А через год, о, что случилось через год! Израиль Григорьевич вошёл в класс и сказал: «Зовите меня теперь ИЛЬЯ Григорьевич». «И зачем это? Какая разница? – думал Петя. – Вот у нас же ведёт географию Анна Павловна Ханина, она не меняет ничего…»
В шестом классе Петю со всеми перевели в соседнюю школу, а ту, где он учился, сделали школой для умственно отсталых детей. До революции в этом здании была женская гимназия, и некоторые соседи по коммуналке, где жил Петя, учились в этой гимназии. Во время революции в помещении гимназии выступал Ленин, о чём было написано на доске возле дверей школы. Да, переулок, в котором располагалась школа (бывшая гимназия), назывался Товарищеский, но до революции он был Дурной переулок, так как там жили воришки…
В конце Товарищеского переулка, который упирался в церковь Сергия Радонежского, жил Миша Сыромля, белокурый мальчик ангельской красоты (Петя каким-то образом понимал это уже тогда!). Он нравился Пете, и они даже сидели некоторое время за одной партой, и есть фотография их вдвоём у длинной чёрной доски с мелом в руках, якобы во время решения задачки. У Миши Сыромли была только мама, страшно похожая на него, и он болел за «Динамо», а не за «Спартак». Пете все эти «болезни» были безразличны, так как он не ощущал никакой разницы между «Спартаком» и «Динамо». Подумаешь…
«А в церкви Сергия крестили моего папу, он сам рассказывал, – иногда вспоминал Петя. – А вниз по Ульяновской я родился в родильном доме имени Клары Цеткин, так красиво! И мама рассказывала, что когда она меня рожала, то медсестра пела, и мама подумала: наверное, ребёнок будет музыкантом…»
По Большой Коммунистической
Дом культуры Метростроя.
Далеко.
Надо идти всю Большую Коммунистическую, потом мимо церкви Сергия (где крестили папу! и где живет Миша Сыромля), через мост с трамвайной линией, где направо Андрониковский монастырь, подновлённый, выбеленный, но пустой, и вдали – железнодорожный мост через Яузу с крутыми арками пролётов (арки вызывали у Пети сладострастное восхищение).
Шли сосредоточенной гурьбой, потому что предстояло играть роли: кому с горном, кому со знаменем, кому с барабаном, а кому просто петь «Интернационал».
Районный пионерский слёт.
Пете было непонятно, почему это мероприятие называется «слёт», может быть, лучше – сход? Но интеллигентные мысли быстро испарялись, когда Петя видел шедшую впереди Наташу.
В ДК шумно расселись и галдели, но дружно смолкли, когда раздалась барабанная дробь и фальшивый звук горна. Внесли знамя пионерской организации района.
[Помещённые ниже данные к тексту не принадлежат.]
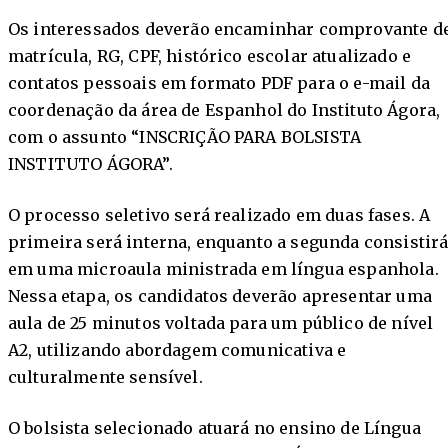
Os interessados deverão encaminhar comprovante d
matrícula, RG, CPF, histórico escolar atualizado e
contatos pessoais em formato PDF para o e-mail da
coordenação da área de Espanhol do Instituto Ágora,
com o assunto “INSCRIÇÃO PARA BOLSISTA
INSTITUTO ÁGORA”.
O processo seletivo será realizado em duas fases. A
primeira será interna, enquanto a segunda consistir
em uma microaula ministrada em língua espanhola.
Nessa etapa, os candidatos deverão apresentar uma
aula de 25 minutos voltada para um público de nível
A2, utilizando abordagem comunicativa e
culturalmente sensível.
O bolsista selecionado atuará no ensino de Língua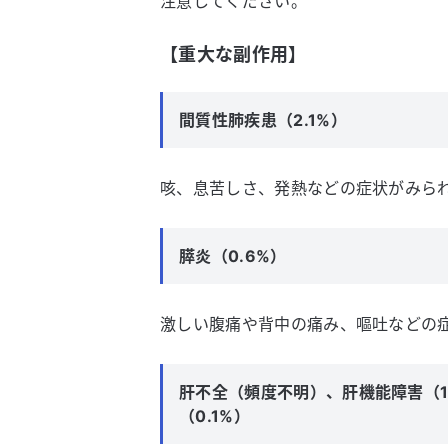
注意してください。
【重大な副作用】
間質性肺疾患（2.1%）
咳、息苦しさ、発熱などの症状がみら
膵炎（0.6%）
激しい腹痛や背中の痛み、嘔吐などの
肝不全（頻度不明）、肝機能障害（12
（0.1%）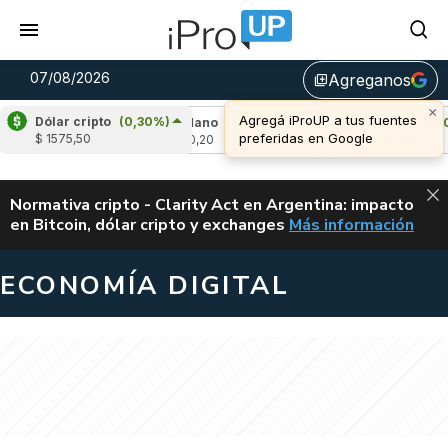
07/08/2026
Agreganos
library_add
×
Agregá iProUP a tus fuentes
Dólar cripto
(0,30%)
2,04%)
Cardano
(-1,73%)
Avalanche
(0,31
preferidas en Google
$ 1575,50
u$s 0,20
u$s 6,43
ALERTA
Normativa cripto - Clarity Act en Argentina: impacto
en Bitcoin, dólar cripto y exchanges
Más información
CLARITY ACT EN AR
ECONOMÍA DIGITAL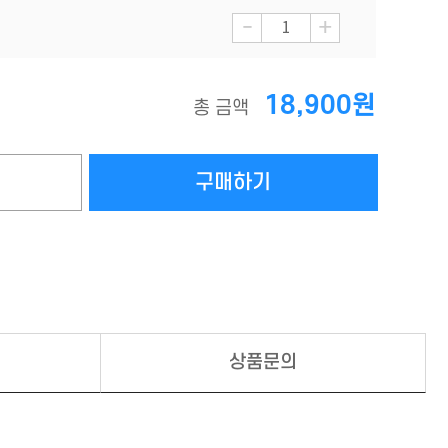
-
+
18,900원
총 금액
상품문의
Все его встретили, стоя в пионерском приветствии, то есть поднявши правую руку, согнутую под углом. Это было здорово! И Петя аж привстал на цыпочки, и вовсе забыл о Наташе, которая сидела на один ряд впереди.
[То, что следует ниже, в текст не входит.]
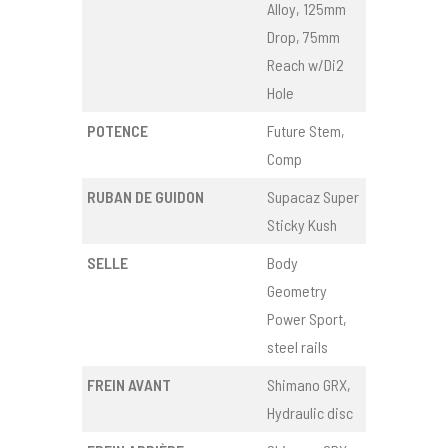
Alloy, 125mm
Drop, 75mm
Reach w/Di2
Hole
POTENCE
Future Stem,
Comp
RUBAN DE GUIDON
Supacaz Super
Sticky Kush
SELLE
Body
Geometry
Power Sport,
steel rails
FREIN AVANT
Shimano GRX,
Hydraulic disc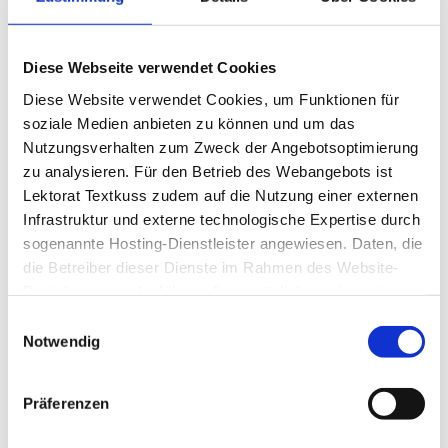
Preisüberblick
Diese Webseite verwendet Cookies
Diese Website verwendet Cookies, um Funktionen für
soziale Medien anbieten zu können und um das
Nutzungsverhalten zum Zweck der Angebotsoptimierung
zu analysieren. Für den Betrieb des Webangebots ist
Lektorat Textkuss zudem auf die Nutzung einer externen
Infrastruktur und externe technologische Expertise durch
sogenannte Hosting-Dienstleister angewiesen. Daten, die
Kontakt
die Betreiber dieser Dienste im Rahmen des Website-
Betriebs sammeln, führen diese möglicherweise mit
weiteren Daten zusammen, die Sie als Nutzer oder
Sie interessieren sich für
Einwilligungsauswahl
ein Lektorat oder
Nutzerin bereitgestellt haben. Weitere Informationen zur
Notwendig
Korrektorat? Sie benötigen
Nutzung von Cookies und zum Datenschutz finden Sie in
ein Angebot oder haben
der
Datenschutzerklärung
.
Präferenzen
eine Frage? Mit dem
Kontaktformular können Sie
Потом запели «Интернационал», и Петя тоже пел, и ему даже захотелось плакать: предательски защипало в носу – настолько ему нравилась музыка, а больше – тот душевный подъём, ради которого человек может пойти на любое преступление. Таких умозаключений Петя не делал, но плакать хотелось.
Дальше были какие-то выступления, рапорты, их никто всерьёз не слушал… Петя упёрся взглядом в Наташину спину в коричневом школьном платье и праздничном белом фартуке сверху. Наташе было явно жарко, и она спустила фартук с плеч, и всё что-то говорила, говорила подруге слева, так быстро… А Петя, наклоняясь, пытался подслушать их разговор, но почувствовал лишь волну исходившего от Наташи молодого девичьего запаха. Эту волну, этот запах он запомнил на всю жизнь. И влюбился, глупо, с провалами в огненное малиновое смущение… но влюбился!